Applying words. Students should be provided ample opportunity to employ words in different situations, such as in writing, in a discussion, or in some form of word play. These techniques are much better for helping children own a word, in comparison to merely listening to a teacher-led question-and-answer session. Here are some of our favorite word-learning strategies:
• Word lines: Students order a group of words based on a dimension such as intensity. For example, how might the following words be placed on this line from ask to interrogate?

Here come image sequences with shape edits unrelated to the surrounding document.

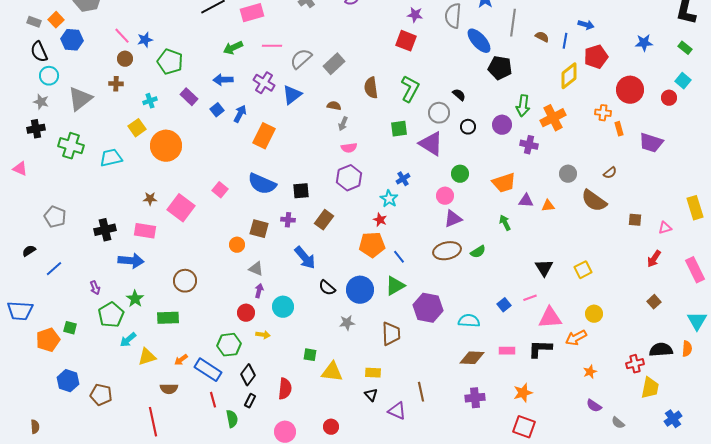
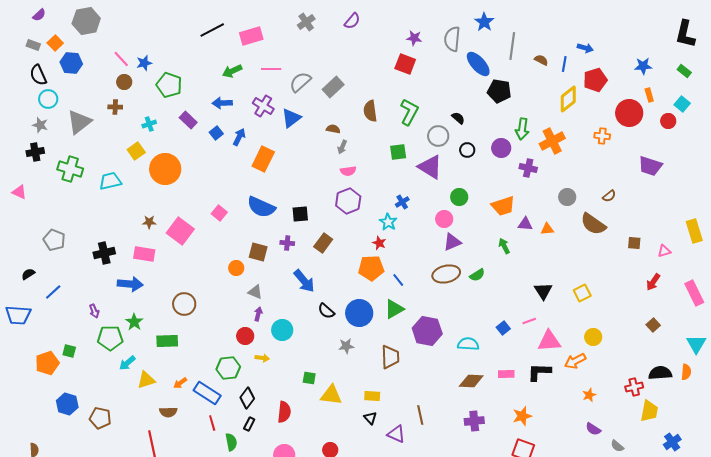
orange rectangle: (619, 129) -> (649, 95), moved
blue trapezoid: (20, 311) -> (18, 315), moved
green pentagon: (111, 315) -> (110, 338), turned 30

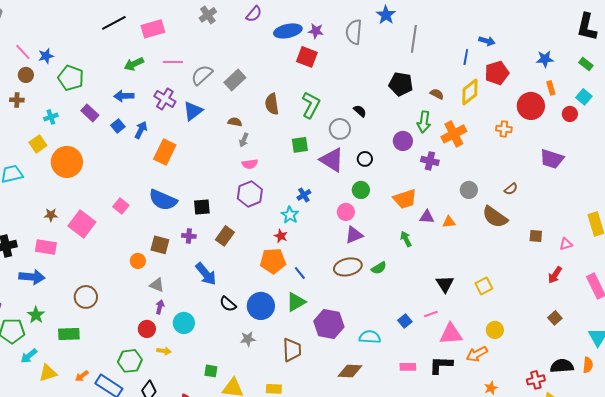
brown semicircle: (541, 60) -> (437, 94), moved
blue ellipse: (478, 64) -> (288, 31), moved, turned -60
black circle: (467, 150) -> (365, 159), moved
brown diamond: (471, 381) -> (350, 371), moved

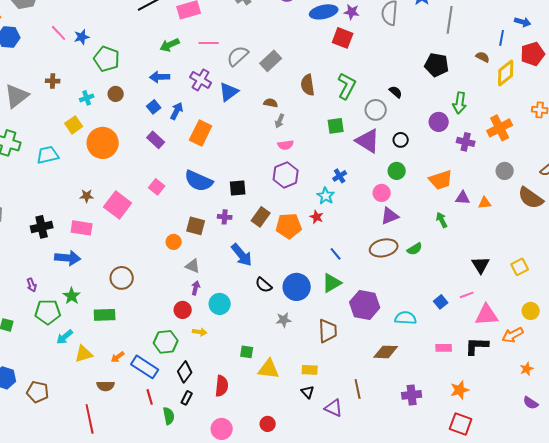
brown circle: (26, 75) -> (116, 94), moved
brown semicircle: (437, 94) -> (483, 57), moved
purple rectangle: (90, 113) -> (156, 140), moved
orange cross: (454, 134) -> (500, 128), moved
orange pentagon: (273, 261) -> (289, 226), moved

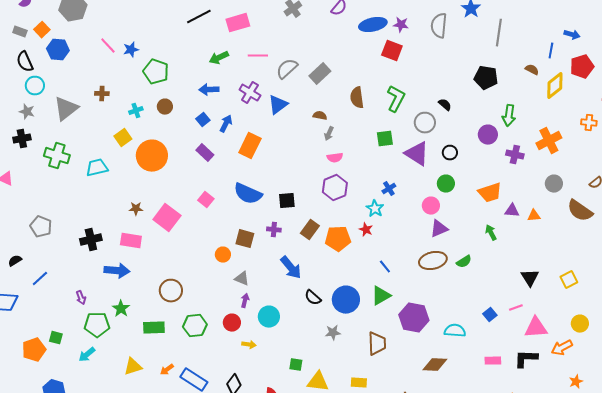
cyan arrow: (65, 337) -> (87, 355), moved
green hexagon: (166, 342) -> (195, 326), moved

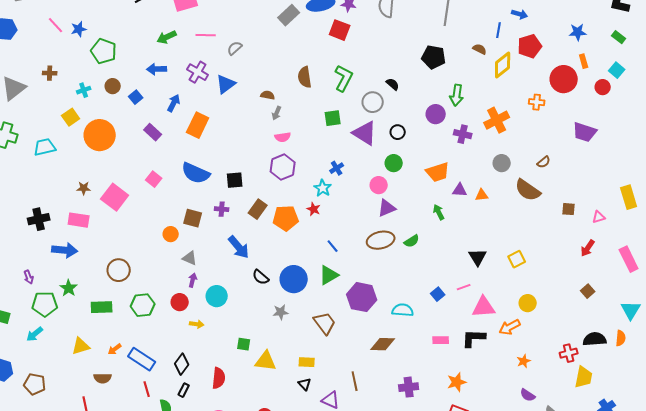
gray semicircle: (287, 69) -> (235, 48), size x0.7
gray rectangle: (320, 74) -> (289, 15), moved
blue square: (203, 120) -> (136, 97), moved
brown trapezoid: (377, 344) -> (325, 323), turned -35

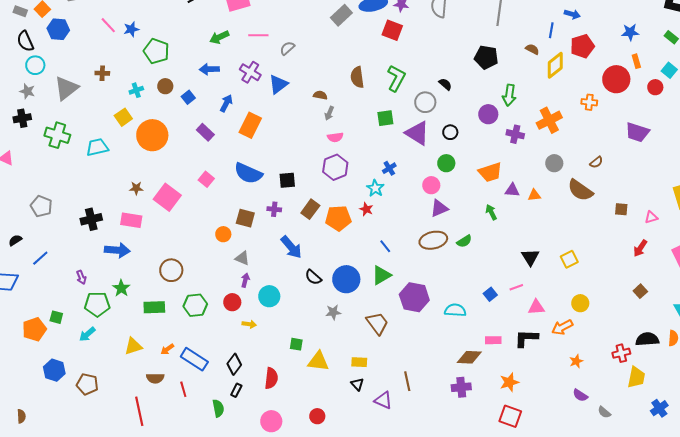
pink triangle: (484, 307) -> (536, 307), size x0.7
brown diamond: (383, 344) -> (469, 357), moved
red line: (147, 389) -> (183, 389), moved

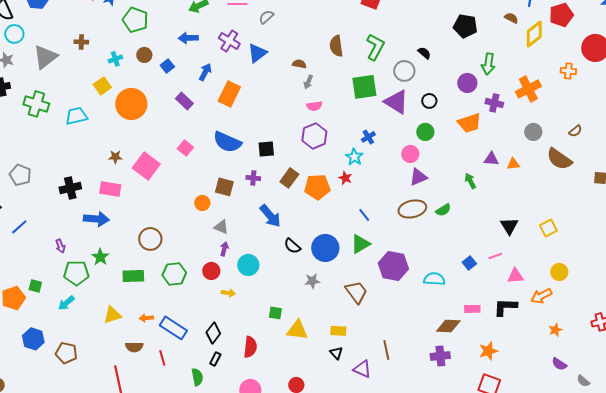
green square: (385, 118) -> (364, 87), size x1.5
orange trapezoid: (490, 172) -> (469, 123), moved
orange arrow: (167, 349) -> (146, 318), turned 32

question, inquire, interview, quiz, probe
• Can you draw it? For students to draw images of words that are nouns is relatively easy. Drawing words that are verbs can be harder, but students could be encouraged to make drawings of people engaged in particular actions (e.g., lumbering). The products that we’ve seen from students for words such as courageous (e.g., a picture of a fireman) and even words such as resilient (a picture of a hard hat) indicate that students can often be more inventive than adults in extending their knowledge of words.
• Describe it in a sentence: Margaret McKeown (1993) described the need for “child-friendly” definitions. Who better than a child to define a word in a friendly fashion? McKeown cautions, however, that a frequent ploy on the part of children (college students, too!) is to take the path of least resistance, as in: A majordomo is a person. While it is true that a majordomo is a person, what is unique about a majordomo goes beyond his or her humanness. Students should be encouraged to extend their definitions so that others understand the essence of the word, e.g., I would love to have a majordomo in my home to make certain we have good meals and that everyone gets to school and work on time.
Leech, G., Rayson, P., & Wilson, A. (2001). Word frequencies in written and spoken English based on The British National Corpus. London: Longman.
McKeown, M.G. (1993). Creating effective definitions for young word learners. Reading Research Quarterly, 28, 16–31.
Scott, J.A., Skobel, B., & Wells, J. (2008). The word-conscious classroom: Building the vocabulary readers and writers need. New York, NY: Scholastic, Inc.